DATA EXCERPTS section start

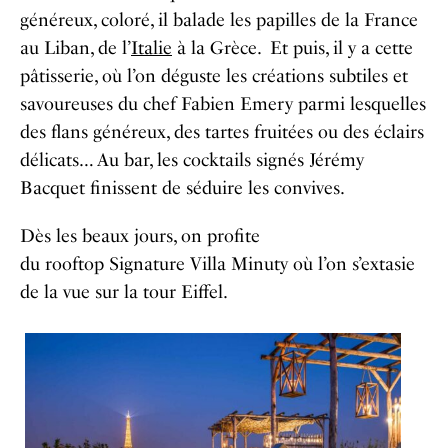
généreux, coloré, il balade les papilles de la France
au Liban, de l’
Italie
à la Grèce. Et puis, il y a cette
pâtisserie, où l’on déguste les créations subtiles et
savoureuses du chef Fabien Emery parmi lesquelles
des flans généreux, des tartes fruitées ou des éclairs
délicats… Au bar, les cocktails signés Jérémy
Bacquet finissent de séduire les convives.
Dès les beaux jours, on profite
du rooftop Signature Villa Minuty où l’on s’extasie
de la vue sur la tour Eiffel.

DATA EXCERPTS section end

#### WHAT YOU NEED TO DO:
The answer must be the lines from the one containing "pâtisserie, où l’on" to the final line of the data above, copied exactly, both included, with nothing added.

#### SOLUTION:
pâtisserie, où l’on déguste les créations subtiles et
savoureuses du chef Fabien Emery parmi lesquelles
des flans généreux, des tartes fruitées ou des éclairs
délicats… Au bar, les cocktails signés Jérémy
Bacquet finissent de séduire les convives.
Dès les beaux jours, on profite
du rooftop Signature Villa Minuty où l’on s’extasie
de la vue sur la tour Eiffel.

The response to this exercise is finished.